Fantastiche Foreste

Antichi manieri in cui si aggirano misteriose presenze, splendide pievi che custodiscono tesori d'arte, caratteristici borghi circondati dalla natura di uno dei più bei parchi italiani, usanze e prodotti tipici pazientemente riscoperti per dare nuova vita alle comunità locali: ai piedi dell'Appennino Tosco-Romagnolo, l'Alto Casentino è il felice e accogliente scenario di un turismo itinerante dalle mille sorprese.

Indice dell'itinerario

La prima volta che dormì al castello di Porciano, nel 1978, alla contessa Martha Specht si gelò il sangue nelle vene: nella penombra una mano fece scivolare le lenzuola giù dal letto, mentre la voce di un’anima in pena reclamava cristiana sepoltura. Nemmeno la presenza della madre Flaminia Goretti de’ Flamini, che insieme al marito George Specht aveva avviato negli anni ’60 i lavori di restauro dell’edificio, bastò a dissipare le ombre della notte.
Eppure il maniero, a dispetto dei segni del tempo e dei lunghi assedi cui era stato sottoposto nei secoli, sembrava un luogo sereno.

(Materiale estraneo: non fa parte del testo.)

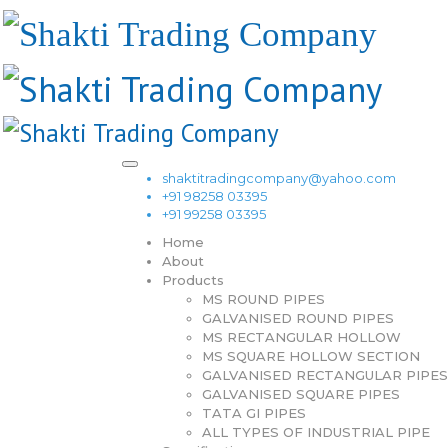
shaktitradingcompany@yahoo.com
+91 98258 03395
+91 99258 03395
Home
About
Products
MS ROUND PIPES
GALVANISED ROUND PIPES
MS RECTANGULAR HOLLOW
MS SQUARE HOLLOW SECTION
GALVANISED RECTANGULAR PIPES
GALVANISED SQUARE PIPES
TATA GI PIPES
ALL TYPES OF INDUSTRIAL PIPE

Dalla terrazza della torre merlata, la più grande di tutto il Casentino, la visione era incantevole: apparivano il sentiero che serpeggiava in salita verso il Lago degli Idoli, non lontano dalle sorgenti dell’Arno (qui sono state rinvenute oltre 500 statuette votive etrusche, alcune delle quali esposte al Louvre e al British Museum), e un vecchio albero di sorbo, oggi scomparso, sotto le cui fronde si ascoltava un’eco perfetta e cristallina capace di ripetere persino un endecasillabo, la famosa Eco di Porciano.
Nella sua stanza all’ultimo piano del castello, nominato per la prima volta in un documento del 1017 come una delle roccaforti della potente famiglia dei conti Guidi, Martha era sprofondata nella lettura delle Novelle della Nonna, tenebrosi racconti neogotici scritti alla fine dell’800 da Emma Perodi, una sorta di Edgar Allan Poe in gonnella del Casentino. La suggestione fu tale che ben presto la nobile ospite iniziò a percepire un’inquietante presenza: si trattava del fantasma di Amerigo di Narbona, protagonista di una delle storie più agghiaccianti della raccolta. E qui i fatti si confondono con la leggenda.
Era l’11 giugno 1289 quando i guelfi di Firenze, guidati appunto da Aimeric de Narbonne, si scontrarono con i ghibellini di Arezzo comandati dal vescovo-guerriero Guglielmo degli Ubertini. La memorabile battaglia (in cui combatterono anche Cecco Angiolieri e Dante, che poi ne scrisse nella Divina Commedia) si svolse nella piana di Campaldino, intorno a Poppi, proprio ai piedi del castello dei conti Guidi, simbolo del Casentino toscano. Tra cavalieri e fanti i caduti furono circa 2.000, perlopiù aretini, ed entrambi gli schieramenti persero i propri capi. Il corpo di Amerigo non fu mai ritrovato, ma perché guadagnasse il Paradiso occorreva che i suoi resti fossero ricomposti e sepolti: ed ecco il motivo per cui l’ombra del sire di Narbona apparve alla contessa.
Ai nostri giorni, immerso nella sua pace bucolica tra le pecore al pascolo e i concerti notturni dei grilli, il castello di Porciano conserva ai piani alti gli appartamenti con arredi d’epoca abitati dalla famiglia, mentre al pianterreno si può visitare un’interessante raccolta di ceramiche dal XIV al XVIII secolo, vasellame, monete e altri reperti emersi durante gli scavi degli anni ’60. Una vecchia fotografia mostra invece altri lavori voluti da Goretto Goretti de’ Flamini, nonno dell’attuale proprietaria, che nel 1913 fece legare intorno alla torre quattro robuste catene in ferro: un lavoraccio, e forse anche una premonizione. Nel 1919, infatti, il terremoto che rase al suolo il paese risparmiò solo la torre.

Il ferro e la lana
Il castello di Porciano è la prima visione che si presenta a chi, arrivando dal versante romagnolo, scende in Toscana lungo i 18 chilometri di curve del Passo della Calla. Se percorrete la strada di sera, è bene procedere con prudenza: gli incontri con daini e cervi che attraversano la statale 310 sono tutt’altro che infrequenti, e di recente è stata segnalata perfino la presenza di un orso.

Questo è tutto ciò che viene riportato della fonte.